The competitor is the right answer when the shape fits.
Pick LangChain when a developer-led team wants to build and own one custom agent plus the production layer around it.
LangChain is the right place to build a custom agent. Regisseur is the scaffolding for operating agents inside regulated work.
Pick LangChain when a developer-led team wants to build and own one custom agent plus the production layer around it.
Pick Regisseur when operations leaders need audit, review gates, ceilings, brake, versioning, and multi-system orchestration as configurable primitives.
LangChain is the most important piece of open-source AI infrastructure shipped in the last three years. If your team is building a custom agent, LangChain and its ecosystem (LangGraph, LangSmith) are where you should start. The framework gives a developer a clean way to compose model calls, tool use, memory, and graph-shaped control flow into a working agent. We use LangChain primitives in our own product. Anyone who tells you otherwise is selling you something.
But LangChain is a framework. Regisseur is a platform. These are different things, and the distinction matters most when a regulated enterprise tries to put an AI agent into production.

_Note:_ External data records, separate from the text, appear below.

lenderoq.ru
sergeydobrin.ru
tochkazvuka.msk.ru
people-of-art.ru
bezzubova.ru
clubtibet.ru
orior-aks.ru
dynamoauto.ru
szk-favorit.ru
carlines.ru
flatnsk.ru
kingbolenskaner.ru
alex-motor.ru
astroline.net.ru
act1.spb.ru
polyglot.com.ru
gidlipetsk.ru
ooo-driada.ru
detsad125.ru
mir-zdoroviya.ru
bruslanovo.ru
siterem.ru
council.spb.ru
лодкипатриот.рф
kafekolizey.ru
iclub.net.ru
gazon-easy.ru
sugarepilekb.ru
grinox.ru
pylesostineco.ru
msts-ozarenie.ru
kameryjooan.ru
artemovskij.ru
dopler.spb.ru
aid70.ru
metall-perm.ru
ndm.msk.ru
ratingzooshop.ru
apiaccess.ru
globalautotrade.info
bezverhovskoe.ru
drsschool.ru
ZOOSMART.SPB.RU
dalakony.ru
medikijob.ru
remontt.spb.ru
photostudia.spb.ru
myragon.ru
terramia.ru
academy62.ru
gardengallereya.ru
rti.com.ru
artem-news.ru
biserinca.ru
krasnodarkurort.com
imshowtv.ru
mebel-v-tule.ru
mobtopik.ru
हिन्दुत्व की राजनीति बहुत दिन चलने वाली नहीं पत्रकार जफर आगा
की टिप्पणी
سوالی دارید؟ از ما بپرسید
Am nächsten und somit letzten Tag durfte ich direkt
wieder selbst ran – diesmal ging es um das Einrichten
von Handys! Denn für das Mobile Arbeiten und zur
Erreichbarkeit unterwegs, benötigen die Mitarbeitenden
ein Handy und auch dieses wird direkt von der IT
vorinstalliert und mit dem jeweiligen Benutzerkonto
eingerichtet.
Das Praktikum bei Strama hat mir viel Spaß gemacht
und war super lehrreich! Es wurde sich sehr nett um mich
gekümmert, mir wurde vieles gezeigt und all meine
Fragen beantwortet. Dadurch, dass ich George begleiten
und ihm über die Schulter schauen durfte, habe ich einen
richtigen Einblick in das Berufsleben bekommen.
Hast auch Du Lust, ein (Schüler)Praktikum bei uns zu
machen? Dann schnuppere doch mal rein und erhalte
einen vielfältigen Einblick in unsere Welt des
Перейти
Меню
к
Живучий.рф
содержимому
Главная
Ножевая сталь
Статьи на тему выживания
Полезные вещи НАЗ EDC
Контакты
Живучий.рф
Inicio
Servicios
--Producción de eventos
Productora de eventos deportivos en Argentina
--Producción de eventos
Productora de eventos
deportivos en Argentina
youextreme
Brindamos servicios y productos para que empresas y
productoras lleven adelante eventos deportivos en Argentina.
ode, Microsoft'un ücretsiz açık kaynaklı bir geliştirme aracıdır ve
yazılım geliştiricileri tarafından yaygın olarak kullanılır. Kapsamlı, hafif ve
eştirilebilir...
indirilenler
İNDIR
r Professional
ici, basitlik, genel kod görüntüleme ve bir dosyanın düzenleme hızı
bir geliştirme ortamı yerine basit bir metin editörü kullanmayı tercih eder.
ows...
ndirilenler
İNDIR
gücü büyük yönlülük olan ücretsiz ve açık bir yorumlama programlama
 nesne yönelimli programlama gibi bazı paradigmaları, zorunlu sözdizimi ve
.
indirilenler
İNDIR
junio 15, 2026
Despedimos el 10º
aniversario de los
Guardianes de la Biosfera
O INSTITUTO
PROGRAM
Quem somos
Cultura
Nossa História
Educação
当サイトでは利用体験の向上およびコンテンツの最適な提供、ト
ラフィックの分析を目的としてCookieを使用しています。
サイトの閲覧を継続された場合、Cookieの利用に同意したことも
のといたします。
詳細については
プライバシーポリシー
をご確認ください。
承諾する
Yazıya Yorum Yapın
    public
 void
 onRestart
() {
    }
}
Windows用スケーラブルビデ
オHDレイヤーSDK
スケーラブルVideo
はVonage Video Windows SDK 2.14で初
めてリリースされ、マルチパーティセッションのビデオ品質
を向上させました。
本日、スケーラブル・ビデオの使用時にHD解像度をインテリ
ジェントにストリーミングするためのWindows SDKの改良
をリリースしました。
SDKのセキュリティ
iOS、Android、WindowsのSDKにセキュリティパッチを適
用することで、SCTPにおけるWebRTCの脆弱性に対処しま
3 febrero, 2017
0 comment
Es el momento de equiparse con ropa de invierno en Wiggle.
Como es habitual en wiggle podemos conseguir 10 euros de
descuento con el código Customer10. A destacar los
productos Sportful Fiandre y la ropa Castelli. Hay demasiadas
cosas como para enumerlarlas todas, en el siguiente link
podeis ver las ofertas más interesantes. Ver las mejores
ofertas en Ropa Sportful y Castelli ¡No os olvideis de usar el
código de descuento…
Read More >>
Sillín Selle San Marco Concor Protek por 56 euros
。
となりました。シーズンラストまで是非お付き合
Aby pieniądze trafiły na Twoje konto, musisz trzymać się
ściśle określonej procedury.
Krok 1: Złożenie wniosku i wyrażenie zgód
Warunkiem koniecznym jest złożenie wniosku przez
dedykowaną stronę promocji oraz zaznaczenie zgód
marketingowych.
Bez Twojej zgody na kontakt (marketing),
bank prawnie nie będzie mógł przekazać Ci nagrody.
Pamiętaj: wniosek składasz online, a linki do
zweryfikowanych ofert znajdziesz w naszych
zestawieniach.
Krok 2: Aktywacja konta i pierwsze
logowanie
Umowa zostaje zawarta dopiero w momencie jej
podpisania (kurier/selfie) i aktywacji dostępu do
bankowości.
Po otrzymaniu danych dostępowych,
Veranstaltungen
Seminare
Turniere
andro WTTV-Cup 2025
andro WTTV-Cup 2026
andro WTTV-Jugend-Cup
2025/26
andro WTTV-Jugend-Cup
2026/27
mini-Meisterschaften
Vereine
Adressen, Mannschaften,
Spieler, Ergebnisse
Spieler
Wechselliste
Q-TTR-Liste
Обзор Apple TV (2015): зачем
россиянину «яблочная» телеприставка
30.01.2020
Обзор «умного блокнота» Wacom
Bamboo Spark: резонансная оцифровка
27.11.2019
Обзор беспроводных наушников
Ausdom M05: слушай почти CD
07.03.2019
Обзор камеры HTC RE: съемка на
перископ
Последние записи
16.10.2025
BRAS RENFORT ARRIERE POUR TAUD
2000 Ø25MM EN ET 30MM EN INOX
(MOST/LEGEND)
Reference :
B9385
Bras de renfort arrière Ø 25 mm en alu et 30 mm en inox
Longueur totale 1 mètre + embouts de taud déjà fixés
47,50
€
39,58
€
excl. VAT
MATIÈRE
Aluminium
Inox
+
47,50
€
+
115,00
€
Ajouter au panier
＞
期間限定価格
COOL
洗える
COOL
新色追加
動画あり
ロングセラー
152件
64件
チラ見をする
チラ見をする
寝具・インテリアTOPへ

You are a developer-led team. You want to build one custom agent that solves one specific problem. You will own the runtime, the observability, the deployment, the integration with your systems of record, the policy enforcement, the human-in-the-loop UX, the audit trail, the emergency stop, the versioning, the rollback, and every operational concern that turns a working agent in a notebook into a working agent in production. You have the engineering capacity to build all of that.
If that describes you, pick LangChain. We mean this seriously. It is the right answer for that situation and we will not try to talk you out of it.
You are an operations leader at a regulated enterprise. You need AI agents to handle real work — underwriting cases, claims, access requests, onboarding, incidents — under conditions that include a regulator who can ask you in three years to reconstruct exactly why a decision was made, a Chief Risk Officer who will not approve any system without an emergency brake, a Chief Underwriting Officer who needs humans in the loop on specific decisions and only those, and a CIO who is unwilling to add another developer-owned system to the production stack.
You do not want to build the scaffolding. You want to configure it. You want the audit trail, the autonomy ceiling, the human review gates, the versioning, the emergency brake, the on-premises deployment option, the provider abstractions, and the multi-system orchestration to be primitives, not engineering work.
That is what Regisseur is. The agent is one piece of it. The scaffolding around the agent is the rest.
LangChain composes model calls into agent graphs. That's the level of the framework. To run that agent in production, your team builds — or buys — every layer above:
Regisseur ships all of that as the engine. The agent slots into it.
| Concern | LangChain (with custom production layer) | Regisseur |
|---|---|---|
| Agent composition | Developer-defined graphs and tool calls | Configured agents with versioned roles and contracts |
| Process scaffolding | Built by your engineering team | Built into the engine |
| Audit trail | Tool logs and traces; reconstructibility depends on what you instrumented | Append-only, replayable, regulator-grade, by default |
| Human review gates | Custom UI, custom routing, custom queue | Primitive; configured per process step |
| Autonomy ceilings | Prompt-level or developer-enforced | Engine-level; cannot be exceeded by the agent |
| Versioning | Code-level; you implement | Process and agent versioning as primitives |
| Emergency brake | Build it yourself | One action; workspace-wide |
| Model strategy & evals | Wire any model; the evidence it works is yours to build | Every agent tested across models; the cheapest that still passes is recommended |
| Operator surface | Inbox, review screens, and case record are yours to build | Inbox, reviews, and case record ship as primitives |
| Resilience & recovery | Watchdogs and recovery logic are your code to write | Coordinator watchdog, scored recovery paths, per-job circuit breaker — built in |
| Deployment model | You design the runtime | On-prem capable, providers ledgered, vertical bundles signed |
| Time to first regulated workflow | Engineering project, 4–12 months typical | Configuration, weeks |
| Right buyer | Developer-led team building a custom agent | Operations leader deploying agents in regulated work |
“owning the intellectual property ensures that competitors cannot easily replicate the resulting insights”— McKinsey, “The AI assembly line” (May 2026)
Build a custom agent on a framework and you still rent the production layer from your own backlog. Configure Regisseur and your organization owns the orchestration layer outright — process, agents, ceilings, and audit — as an asset, not a dependency.
If the answer to "who maintains the production layer around the agent in eighteen months when the team that built it has moved on" is "another team we have not hired yet," you are buying a future operational problem with LangChain alone. That is not a knock on the framework. It is a knock on the assumption that the framework is the whole answer.
Regisseur was built for the situation where the operating layer has to outlast the team that configured it.